Renunciation and the "New Man"

Osho saw his sannyas as a totally new form of spiritual discipline, or one that had once existed but since been forgotten. He felt that the traditional Hindu sannyas had turned into a mere system of social renunciation and imitation. His neo-sannyas emphasised complete inner freedom and responsibility of the individual to himself, demanding no superficial behavioral changes, but a deeper, inner transformation. Desires were to be transcended, accepted and surpassed rather than denied. Once this inner flowering had taken place, even sex would be left behind.

Osho said that he was "the rich man's guru" and taught that material poverty was not a genuine spiritual value. He had himself photographed wearing sumptuous clothing and hand-made watches, and while in Oregon drove a different Rolls-Royce each day – his followers reportedly wanted to buy him 365 of them, one for each day of the year. Publicity shots of the Rolls-Royces (93 in the end) were sent to the press. As a conscious display, they may have reflected both his enjoyment of wealth and his desire to provoke American sensibilities, much as he had enjoyed offending Indian sensibilities earlier.

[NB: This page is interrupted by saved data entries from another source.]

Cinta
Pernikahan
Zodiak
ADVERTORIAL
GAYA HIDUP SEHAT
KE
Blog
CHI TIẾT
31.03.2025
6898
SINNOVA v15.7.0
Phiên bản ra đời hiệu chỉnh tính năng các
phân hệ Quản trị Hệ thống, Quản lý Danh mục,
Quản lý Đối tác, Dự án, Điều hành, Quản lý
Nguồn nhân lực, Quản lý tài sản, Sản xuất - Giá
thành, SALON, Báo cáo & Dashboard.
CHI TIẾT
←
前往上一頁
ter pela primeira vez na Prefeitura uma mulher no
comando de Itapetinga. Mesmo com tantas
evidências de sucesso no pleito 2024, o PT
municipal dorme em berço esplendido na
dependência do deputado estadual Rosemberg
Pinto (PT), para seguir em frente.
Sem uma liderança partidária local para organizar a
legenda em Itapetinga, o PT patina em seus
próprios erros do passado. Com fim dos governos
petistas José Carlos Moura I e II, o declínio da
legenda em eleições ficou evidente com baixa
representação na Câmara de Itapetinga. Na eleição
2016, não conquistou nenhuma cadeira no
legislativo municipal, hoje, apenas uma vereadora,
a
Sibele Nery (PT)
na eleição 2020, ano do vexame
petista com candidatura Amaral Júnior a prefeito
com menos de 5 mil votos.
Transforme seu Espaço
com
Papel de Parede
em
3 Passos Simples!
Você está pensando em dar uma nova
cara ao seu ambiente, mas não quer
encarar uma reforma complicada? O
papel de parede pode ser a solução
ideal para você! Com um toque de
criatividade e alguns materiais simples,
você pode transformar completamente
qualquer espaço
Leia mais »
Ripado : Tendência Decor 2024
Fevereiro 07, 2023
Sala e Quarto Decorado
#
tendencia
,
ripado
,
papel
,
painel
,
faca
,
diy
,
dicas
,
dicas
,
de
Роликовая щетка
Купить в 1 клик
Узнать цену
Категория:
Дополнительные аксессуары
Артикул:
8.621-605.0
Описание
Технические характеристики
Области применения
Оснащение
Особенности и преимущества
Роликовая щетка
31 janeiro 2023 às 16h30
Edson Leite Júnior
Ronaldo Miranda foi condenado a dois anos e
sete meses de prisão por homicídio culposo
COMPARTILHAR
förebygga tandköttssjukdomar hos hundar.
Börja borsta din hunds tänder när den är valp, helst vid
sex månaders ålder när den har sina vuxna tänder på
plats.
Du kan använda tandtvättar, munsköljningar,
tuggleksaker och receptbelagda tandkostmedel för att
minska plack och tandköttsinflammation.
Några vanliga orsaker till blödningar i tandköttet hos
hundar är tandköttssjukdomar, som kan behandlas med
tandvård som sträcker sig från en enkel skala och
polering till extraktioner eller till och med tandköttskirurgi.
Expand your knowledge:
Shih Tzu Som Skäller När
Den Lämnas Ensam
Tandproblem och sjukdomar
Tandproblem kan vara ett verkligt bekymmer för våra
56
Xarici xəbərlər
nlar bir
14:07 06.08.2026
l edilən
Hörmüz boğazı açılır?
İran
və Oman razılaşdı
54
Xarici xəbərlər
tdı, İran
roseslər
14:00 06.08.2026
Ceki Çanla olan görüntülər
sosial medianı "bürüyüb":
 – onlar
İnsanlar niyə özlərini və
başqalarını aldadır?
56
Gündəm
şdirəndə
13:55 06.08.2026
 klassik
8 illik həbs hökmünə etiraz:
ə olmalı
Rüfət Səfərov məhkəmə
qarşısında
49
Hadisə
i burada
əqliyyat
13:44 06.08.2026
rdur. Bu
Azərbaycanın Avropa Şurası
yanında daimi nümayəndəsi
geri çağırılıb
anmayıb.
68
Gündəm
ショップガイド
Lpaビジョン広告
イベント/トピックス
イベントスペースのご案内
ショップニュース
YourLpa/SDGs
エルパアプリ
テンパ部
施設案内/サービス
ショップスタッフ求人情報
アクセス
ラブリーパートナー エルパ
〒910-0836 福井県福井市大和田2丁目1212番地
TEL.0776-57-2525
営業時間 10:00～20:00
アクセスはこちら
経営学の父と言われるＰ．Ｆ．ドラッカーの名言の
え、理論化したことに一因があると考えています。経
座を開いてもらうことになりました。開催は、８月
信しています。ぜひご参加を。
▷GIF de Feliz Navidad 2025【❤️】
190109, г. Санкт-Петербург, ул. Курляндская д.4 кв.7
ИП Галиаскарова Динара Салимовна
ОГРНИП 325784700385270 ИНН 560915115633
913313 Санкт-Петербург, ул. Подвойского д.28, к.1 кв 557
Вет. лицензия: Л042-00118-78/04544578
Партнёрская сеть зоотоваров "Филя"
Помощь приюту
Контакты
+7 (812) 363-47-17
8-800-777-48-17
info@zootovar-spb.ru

Osho hoped to create "a new man", combining the spirituality of Gautama Buddha with the zest for life embodied by Zorba the Greek in the novel by Nikos Kazantzakis: "He should be as accurate and objective as a scientist ... as sensitive, as full of heart, as a poet ... [and as] rooted deep down in his being as the mystic." This new man, "Zorba the Buddha", should reject neither science nor spirituality, but embrace them both. Osho believed humanity to be threatened with extinction due to over-population, impending nuclear holocaust, and diseases such as AIDS, and thought that many of society's ills could be remedied by scientific means. The new man would no longer be trapped in institutions such as family, marriage, political ideologies, or religions. In this respect, Osho is similar to other counter-culture gurus, and perhaps even certain postmodern and deconstructional thinkers. His term the "new man" applied to men and women equally, whose roles he saw as complementary; indeed, most of his movement's leadership positions were held by women.

Osho's "Ten Commandments"

In his early days as Acharya Rajneesh, a correspondent once asked Osho for his "Ten Commandments". In his letter of reply, Osho noted that it was a difficult matter, because he was against any kind of commandment, but "just for fun" agreed to set out the following:


1. Never obey anyone's command unless it is coming from within you also.
2. There is no God other than life itself.
3. Truth is within you, do not search for it elsewhere.
4. Love is prayer.
5. To become a nothingness is the door to truth. Nothingness itself is the means, the goal and attainment.
6. Life is now and here.
7. Live wakefully.
8. Do not swim – float.
9. Die each moment so that you can be new each moment.
10. Do not search. That which is, is. Stop and see.



He underlined numbers 3, 7, 9 and 10. The ideas expressed in these Commandments have remained a constant leitmotif in his movement.